Over the past 14 years I have been documenting some of the change that has taken place here in Harlem. Over that time, my understanding of this neighborhood has come from many different layers. From its glorious heights, to its most cracked out lows, I have seen many facet of this place starting from high school years circa 1991, and then as a resident since 1995 to the post-gentrification of today. Harlem Hybrid is a product of that journey and I intend for this to be a forum for discourse regarding race, development, art, culture and human experience here Across 110th St. In addition, I will be analyzing the trends of development here in Harlem in an attempt to demystify what has been made out to be the catch-all bogeyman: Gentrification. Of course it wont just be me and my ideas presented here...the goal is to represent many voices that have been overlooked in this rapidly changing era. Therefore I will ask probing question, present intimate interviews and give you lots and lots of pictures. But before I go down that avenue, I feel the need to add some prologue. In order to get a sense of exactly where the current state of Gentrification in Harlem stands, we must hop in the revisionist History machine....all the way to 2000.

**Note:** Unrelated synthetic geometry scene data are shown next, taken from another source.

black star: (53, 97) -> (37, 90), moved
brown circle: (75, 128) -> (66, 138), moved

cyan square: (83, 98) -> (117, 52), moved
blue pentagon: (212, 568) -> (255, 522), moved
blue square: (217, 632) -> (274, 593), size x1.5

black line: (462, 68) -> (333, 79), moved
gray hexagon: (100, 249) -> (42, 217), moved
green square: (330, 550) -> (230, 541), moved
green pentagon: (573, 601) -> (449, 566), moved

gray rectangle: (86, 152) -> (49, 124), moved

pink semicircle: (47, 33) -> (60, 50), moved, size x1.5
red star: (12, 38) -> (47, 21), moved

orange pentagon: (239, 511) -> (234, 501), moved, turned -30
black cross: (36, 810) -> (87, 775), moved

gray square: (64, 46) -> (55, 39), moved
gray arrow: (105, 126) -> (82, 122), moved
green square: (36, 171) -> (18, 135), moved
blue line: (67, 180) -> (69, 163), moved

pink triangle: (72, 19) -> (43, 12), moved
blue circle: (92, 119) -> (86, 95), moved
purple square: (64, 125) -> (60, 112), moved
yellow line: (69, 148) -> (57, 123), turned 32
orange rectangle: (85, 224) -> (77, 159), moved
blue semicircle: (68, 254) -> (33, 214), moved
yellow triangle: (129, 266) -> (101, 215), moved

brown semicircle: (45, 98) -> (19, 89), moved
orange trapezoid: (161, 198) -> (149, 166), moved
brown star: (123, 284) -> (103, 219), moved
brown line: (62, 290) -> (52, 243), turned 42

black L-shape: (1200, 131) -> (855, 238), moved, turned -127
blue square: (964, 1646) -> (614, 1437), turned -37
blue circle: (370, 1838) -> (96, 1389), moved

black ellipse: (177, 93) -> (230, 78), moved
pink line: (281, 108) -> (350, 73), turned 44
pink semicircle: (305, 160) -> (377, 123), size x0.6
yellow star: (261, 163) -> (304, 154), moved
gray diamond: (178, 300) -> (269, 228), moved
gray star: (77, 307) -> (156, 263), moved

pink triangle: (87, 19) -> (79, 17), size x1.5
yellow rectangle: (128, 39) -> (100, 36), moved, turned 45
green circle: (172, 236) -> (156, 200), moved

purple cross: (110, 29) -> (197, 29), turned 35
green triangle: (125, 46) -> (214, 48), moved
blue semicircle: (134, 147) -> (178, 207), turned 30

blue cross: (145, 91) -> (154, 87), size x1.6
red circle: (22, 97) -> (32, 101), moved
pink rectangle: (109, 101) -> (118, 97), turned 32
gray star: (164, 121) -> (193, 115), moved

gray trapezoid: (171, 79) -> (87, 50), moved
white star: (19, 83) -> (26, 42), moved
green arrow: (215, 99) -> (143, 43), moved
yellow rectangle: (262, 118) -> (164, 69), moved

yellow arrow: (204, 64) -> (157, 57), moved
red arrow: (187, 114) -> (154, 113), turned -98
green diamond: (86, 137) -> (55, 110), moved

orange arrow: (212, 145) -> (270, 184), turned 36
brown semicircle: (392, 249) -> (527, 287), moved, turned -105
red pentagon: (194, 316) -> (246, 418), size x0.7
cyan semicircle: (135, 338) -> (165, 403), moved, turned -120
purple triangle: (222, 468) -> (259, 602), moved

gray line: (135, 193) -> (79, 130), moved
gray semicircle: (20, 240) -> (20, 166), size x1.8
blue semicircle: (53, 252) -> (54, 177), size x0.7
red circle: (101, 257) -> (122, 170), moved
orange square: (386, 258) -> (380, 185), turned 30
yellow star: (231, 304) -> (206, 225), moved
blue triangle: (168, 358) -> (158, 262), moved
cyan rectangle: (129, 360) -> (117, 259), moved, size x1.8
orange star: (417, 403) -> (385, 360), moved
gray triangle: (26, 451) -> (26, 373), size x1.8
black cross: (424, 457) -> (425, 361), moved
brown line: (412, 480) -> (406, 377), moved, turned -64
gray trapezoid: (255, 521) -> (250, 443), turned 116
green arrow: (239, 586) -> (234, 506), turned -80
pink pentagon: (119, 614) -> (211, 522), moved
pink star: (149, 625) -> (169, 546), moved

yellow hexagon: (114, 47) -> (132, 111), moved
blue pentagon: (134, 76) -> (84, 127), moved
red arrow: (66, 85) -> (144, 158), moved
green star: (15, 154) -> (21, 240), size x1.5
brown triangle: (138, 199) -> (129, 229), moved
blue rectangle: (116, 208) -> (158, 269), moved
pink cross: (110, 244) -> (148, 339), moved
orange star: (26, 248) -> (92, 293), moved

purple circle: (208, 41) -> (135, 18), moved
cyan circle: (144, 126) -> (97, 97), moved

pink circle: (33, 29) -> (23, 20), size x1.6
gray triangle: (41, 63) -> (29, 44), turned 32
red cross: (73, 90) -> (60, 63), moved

Gentrification: The Genesis, Part 1
As Harlem transitioned from the The Crack Wars of the late 80's to the economic downturn of the 1990's, the violence that the drug trade brought with it only escalated. We've all seen New Jack City: A post-Apocalytic vision of Harlem as a no man's land controlled by ruthless drug barons. But the reality was not too far off. Hundreds of shootings a week were the norm, resulting in about a dozen homicides a week. It was at this point that Harlem's reputation hit rock bottom. Branded as a jungle roamed by wolf-packs(with all its racist overtones), Harlem was seen as a no-go zone...except of course if you wanted to buy crack, heroin, PCP or go to the occasional High School basketball game. But by 1994, the reality of the Guiliani era had begun to produce some of its first results. Policing innovations such as Compstat and The Broken Window Theory had a dramatic effect on the brazen way that crime, particularly violent crime, was policed and prosecuted. Without bothering to re-hash the gains (drastically lower crime rates) or the losses (Patrick Dorismond, Amadou Diallo, The Dirty Thirty, etc), my point is to say this: For the first time, small businesses could operate legitimately without fear of violence. As a result, commercial and residential real estate values began to increase. This prompted a new wave of development pressure not only in the City as a whole, but in Harlem in particular. Harlem was seen as "wide-open" where many players who had been sitting on the sidelines, waiting for the area to "improve," were now putting together plans of action. Ironically, it was this first round of re-development here in Harlem--and elsewhere in New York--that ended in complete failure, but without which, we would not have the gains of today. Building very little and stealing a whole bunch, the HUD scandal of the mid-90's left a bad taste in the mouths of City, State and federal governments regarding "affordable housing" development and political corruption. The final total is somewhat in dispute, but upwards of nearly $70 million dollars was flushed down some very dirty NYC toilets. It was in this light, that the Mayor's office along with the Attorney General for New York State, re-cast the development paradigm by the time 2000 rolled around. By then, it was round 2, and this time, the City, State and the developers got exactly what it paid for.